The Phillies were one of the worst teams in baseball in 2017 as they lost 96 games, and the Atlanta Braves were not much better as they lost 90 games. Why didn’t the Nationals dominate them more? There is no simple answer. Some of the mixed bag of success can be attributed to small sample sizes, both sides of luck, and some dominating players.

Dominating Position Players

To pick dominating position players, we set the minimum criteria to consider a player at a minimum of 25 plate appearances. Most people thought Freddie Freeman was the player who dominated the Nationals most in 2017. Not even close. Freeman was good, but his teammate Johan Camargo in 36 at-bats hit .389 against the Nationals. Ozzie Albies of the Braves had a .462 OBP against the Nationals. Some guy named Matt Adams had the best OPS against the Nationals from any player in the NL East. Adams OPS against the Nationals last year was 1.193.

For the Phillies, it was Nick Williams in 27 at-bats who led the Phillies offense against the Nationals in 2017 as he batted .370. It was Aaron Altherr of the Phillies who led their team in OPS against the Nationals at 1.048, and Cameron Rupp and Tommy Joseph were not too far behind in OPS at .974 and .940 respectively.

Michael Conforto was the top New York Mets player on offense against the Nationals in 2017 as he slashed just below Matt Adams with a 1.147 OPS. For Miami, it was Christian Yelich who led the Marlins in OPS against the Nationals at .821.


Dominating Pitchers

While Jacob deGrom of the New York Mets had the best overall numbers against the Nationals, it was Julio Teheran who found something that worked against the Nationals in his last three starts against the Nationals. Teheran gave up 7-runs to the Nationals in his first start against them on April 19th, and then followed that up with 3 straight wins including 2 shutouts.

Both Aaron Nola and Jeremy Hellickson had several good games against the Nats and it was Vance Worley of the Marlins who had some good games against the Nationals  in 2 of his 3 starts.

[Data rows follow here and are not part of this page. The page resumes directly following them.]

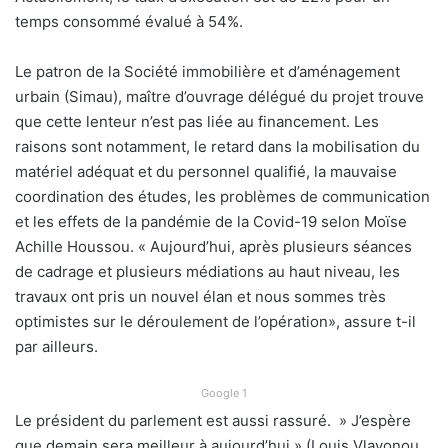
temps consommé évalué à 54%.
Le patron de la Société immobilière et d’aménagement
urbain (Simau), maître d’ouvrage délégué du projet trouve
que cette lenteur n’est pas liée au financement. Les
raisons sont notamment, le retard dans la mobilisation du
matériel adéquat et du personnel qualifié, la mauvaise
coordination des études, les problèmes de communication
et les effets de la pandémie de la Covid-19 selon Moïse
Achille Houssou. « Aujourd’hui, après plusieurs séances
de cadrage et plusieurs médiations au haut niveau, les
travaux ont pris un nouvel élan et nous sommes très
optimistes sur le déroulement de l’opération», assure t-il
par ailleurs.
Google 1
Le président du parlement est aussi rassuré. » J’espère
que demain sera meilleur à aujourd’hui » (Louis Vlavonou,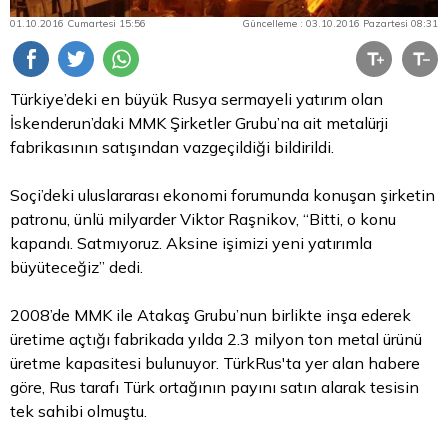
01.10.2016 Cumartesi 15:56
Güncelleme : 03.10.2016 Pazartesi 08:31
Türkiye’deki en büyük Rusya sermayeli yatırım olan
İskenderun’daki MMK Şirketler Grubu’na ait metalürji
fabrikasının satışından vazgeçildiği bildirildi.
Soçi’deki uluslararası ekonomi forumunda konuşan şirketin
patronu, ünlü milyarder Viktor Raşnikov, “Bitti, o konu
kapandı. Satmıyoruz. Aksine işimizi yeni yatırımla
büyüteceğiz” dedi.
2008’de MMK ile Atakaş Grubu’nun birlikte inşa ederek
üretime açtığı fabrikada yılda 2.3 milyon ton
metal
ürünü
üretme kapasitesi bulunuyor. TürkRus'ta yer alan habere
göre, Rus tarafı Türk ortağının payını satın alarak tesisin
tek sahibi olmuştu.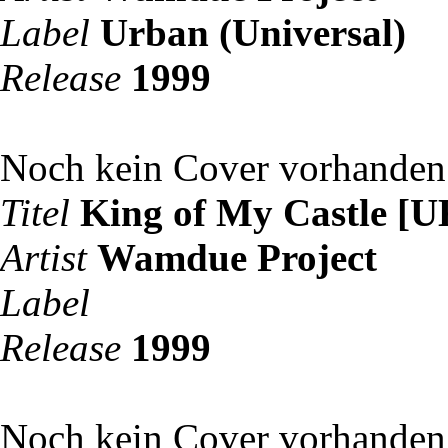
Label
Urban (Universal)
Release
1999
Noch kein Cover vorhanden
Titel
King of My Castle [U
Artist
Wamdue Project
Label
Release
1999
Noch kein Cover vorhanden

Ironically, Vance Worley was with the Nationals to begin Spring Training in 2017.

Run Differentials

In 19 head-to-head games, the runs for/runs against can be skewed in run differentials by blowout games and there were several of those lopsided losses by the Nationals in 2017. There was the Jeremy Guthrie game as well as three starts by Julio Teheran that turned into Braves blowouts. The Guthrie game was as ugly as it gets and it finished at a final score of 17-to-3. Teheran won three games by the scores of 13-0, 8-0, and 13-2.

Improving for 2018

In 2018, Dave Martinez and his coaching staff along with the analytics group must find a way to neutralize some of these players who dominated the Nationals in 2017 — except of course Matt Adams! The Nationals have had success in doing this before as they were dominated by Willson Contreras in the regular season as he slashed .375/.400 /1.000/ 1.400 and in the NLDS the Nats held Contreras to a .214 batting average.

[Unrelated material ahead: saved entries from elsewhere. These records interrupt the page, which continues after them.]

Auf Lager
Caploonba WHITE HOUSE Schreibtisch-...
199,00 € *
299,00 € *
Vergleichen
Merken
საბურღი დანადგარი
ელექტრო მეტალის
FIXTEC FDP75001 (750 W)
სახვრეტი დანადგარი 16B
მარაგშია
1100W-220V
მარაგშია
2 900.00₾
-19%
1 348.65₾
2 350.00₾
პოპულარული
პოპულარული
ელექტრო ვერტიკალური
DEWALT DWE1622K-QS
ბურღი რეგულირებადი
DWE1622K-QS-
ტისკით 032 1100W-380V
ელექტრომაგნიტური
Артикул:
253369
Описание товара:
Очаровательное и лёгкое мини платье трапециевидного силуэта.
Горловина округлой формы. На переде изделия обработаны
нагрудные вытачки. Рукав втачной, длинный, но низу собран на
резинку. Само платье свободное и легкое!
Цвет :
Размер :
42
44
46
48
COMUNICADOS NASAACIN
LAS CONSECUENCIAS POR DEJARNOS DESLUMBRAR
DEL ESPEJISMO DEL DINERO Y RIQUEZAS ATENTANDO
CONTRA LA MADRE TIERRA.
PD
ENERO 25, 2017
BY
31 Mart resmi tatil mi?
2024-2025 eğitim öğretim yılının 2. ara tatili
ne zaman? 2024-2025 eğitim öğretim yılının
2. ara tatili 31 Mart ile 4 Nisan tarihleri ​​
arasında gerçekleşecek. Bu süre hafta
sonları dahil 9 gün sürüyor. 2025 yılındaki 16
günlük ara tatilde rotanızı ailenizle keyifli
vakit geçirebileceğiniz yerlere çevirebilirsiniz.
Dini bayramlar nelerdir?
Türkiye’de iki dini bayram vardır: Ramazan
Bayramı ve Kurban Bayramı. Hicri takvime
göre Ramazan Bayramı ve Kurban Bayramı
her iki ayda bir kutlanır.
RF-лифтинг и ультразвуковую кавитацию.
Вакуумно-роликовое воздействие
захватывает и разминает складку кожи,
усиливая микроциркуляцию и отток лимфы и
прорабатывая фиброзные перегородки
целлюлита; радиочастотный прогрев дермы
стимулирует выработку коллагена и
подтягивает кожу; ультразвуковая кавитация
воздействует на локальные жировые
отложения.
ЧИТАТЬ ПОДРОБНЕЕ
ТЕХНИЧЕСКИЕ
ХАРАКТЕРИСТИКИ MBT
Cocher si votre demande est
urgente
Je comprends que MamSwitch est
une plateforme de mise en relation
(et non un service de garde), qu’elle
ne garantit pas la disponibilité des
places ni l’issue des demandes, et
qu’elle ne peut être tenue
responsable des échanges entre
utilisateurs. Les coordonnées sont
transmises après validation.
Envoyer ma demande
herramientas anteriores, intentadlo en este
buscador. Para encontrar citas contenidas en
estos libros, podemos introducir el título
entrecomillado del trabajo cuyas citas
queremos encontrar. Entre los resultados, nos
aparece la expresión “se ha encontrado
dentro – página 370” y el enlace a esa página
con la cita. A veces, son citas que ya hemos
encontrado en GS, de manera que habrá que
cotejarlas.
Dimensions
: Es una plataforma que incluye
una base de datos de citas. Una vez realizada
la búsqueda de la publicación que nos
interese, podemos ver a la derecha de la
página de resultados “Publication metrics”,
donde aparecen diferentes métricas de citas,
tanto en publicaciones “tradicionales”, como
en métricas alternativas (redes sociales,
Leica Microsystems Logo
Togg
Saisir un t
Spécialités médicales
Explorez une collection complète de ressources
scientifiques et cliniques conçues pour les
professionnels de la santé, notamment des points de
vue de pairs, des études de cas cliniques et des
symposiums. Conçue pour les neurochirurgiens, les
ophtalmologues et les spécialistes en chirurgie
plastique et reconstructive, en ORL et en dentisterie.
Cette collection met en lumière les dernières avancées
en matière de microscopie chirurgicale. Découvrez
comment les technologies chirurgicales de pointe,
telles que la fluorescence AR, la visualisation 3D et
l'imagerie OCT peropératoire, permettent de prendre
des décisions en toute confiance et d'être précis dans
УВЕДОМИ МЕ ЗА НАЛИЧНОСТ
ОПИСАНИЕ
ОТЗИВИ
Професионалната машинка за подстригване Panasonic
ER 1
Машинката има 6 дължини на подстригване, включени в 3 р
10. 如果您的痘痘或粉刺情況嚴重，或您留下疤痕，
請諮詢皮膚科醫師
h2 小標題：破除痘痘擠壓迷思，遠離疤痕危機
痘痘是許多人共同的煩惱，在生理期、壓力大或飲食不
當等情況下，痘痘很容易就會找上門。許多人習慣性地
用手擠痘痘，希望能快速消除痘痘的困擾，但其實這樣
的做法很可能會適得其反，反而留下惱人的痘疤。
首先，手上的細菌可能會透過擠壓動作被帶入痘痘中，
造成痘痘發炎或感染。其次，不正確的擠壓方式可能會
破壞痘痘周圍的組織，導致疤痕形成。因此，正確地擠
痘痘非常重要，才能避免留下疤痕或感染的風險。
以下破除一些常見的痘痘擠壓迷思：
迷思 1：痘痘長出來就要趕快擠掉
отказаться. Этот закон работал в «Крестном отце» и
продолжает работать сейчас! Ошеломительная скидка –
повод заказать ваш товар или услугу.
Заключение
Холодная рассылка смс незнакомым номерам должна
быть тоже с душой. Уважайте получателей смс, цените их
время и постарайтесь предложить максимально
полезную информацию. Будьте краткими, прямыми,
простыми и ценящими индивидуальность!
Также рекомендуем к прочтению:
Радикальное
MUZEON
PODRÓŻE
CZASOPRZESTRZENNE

Julio Teheran seemed to figure something out in his pitching repertoire in his second start against the Nationals. Maybe it was a case of analytics working for him or working with his new catchers. Something clicked for Teheran. He threw a 5-pitch barrage on the Nats including a four-seamer, sinker, changeup and two breaking pitches with a hard slider and a curveball.

The Nationals won 47 games against the NL East in 2017 out of 76 games. That type of domination almost assures the Nats of winning the NL East. There is no magic number to say that xx wins gets you a division clinch with 100% surety. The number 94 is usually safe in baseball history in over 99% of the seasons to win the division and 100% for a Wild Card berth. If we use 94 wins as the benchmark to win the NL East, they may only have to win 47 out of their 86 remaining games against teams outside the NL East which would be a .547 winning percentage.  Davey Martinez just needs to match that type of winning percentage (.618) or better in the NL East this season to follow a similar path to win another NL East crown.